- **Activity**
Every line below that holds the string "para" should be copied.

- **Supplied material**
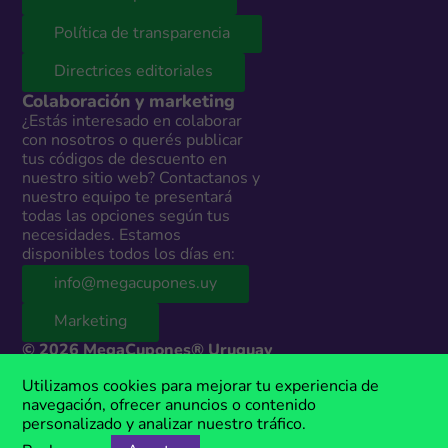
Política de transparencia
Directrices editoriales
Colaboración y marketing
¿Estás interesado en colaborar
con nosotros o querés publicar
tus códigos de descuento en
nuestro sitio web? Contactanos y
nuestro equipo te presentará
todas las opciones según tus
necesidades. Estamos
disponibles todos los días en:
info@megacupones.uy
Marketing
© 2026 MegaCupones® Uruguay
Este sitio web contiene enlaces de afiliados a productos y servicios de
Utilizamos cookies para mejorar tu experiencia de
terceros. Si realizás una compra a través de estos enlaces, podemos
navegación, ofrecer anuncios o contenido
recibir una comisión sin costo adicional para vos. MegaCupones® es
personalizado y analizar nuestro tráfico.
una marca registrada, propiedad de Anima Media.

---

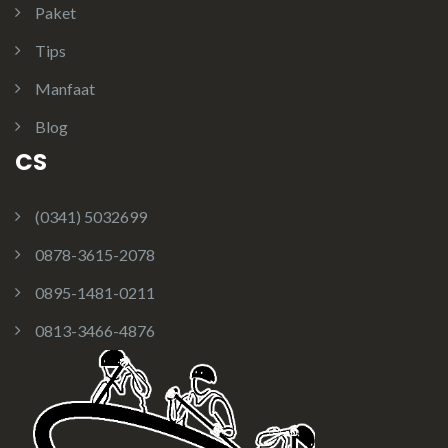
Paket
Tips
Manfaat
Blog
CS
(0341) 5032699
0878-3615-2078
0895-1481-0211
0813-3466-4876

---

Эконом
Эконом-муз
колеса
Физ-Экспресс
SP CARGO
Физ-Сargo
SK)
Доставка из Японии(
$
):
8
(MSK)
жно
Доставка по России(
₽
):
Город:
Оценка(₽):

- **Task answer**
Utilizamos cookies para mejorar tu experiencia de
recibir una comisión sin costo adicional para vos. MegaCupones® es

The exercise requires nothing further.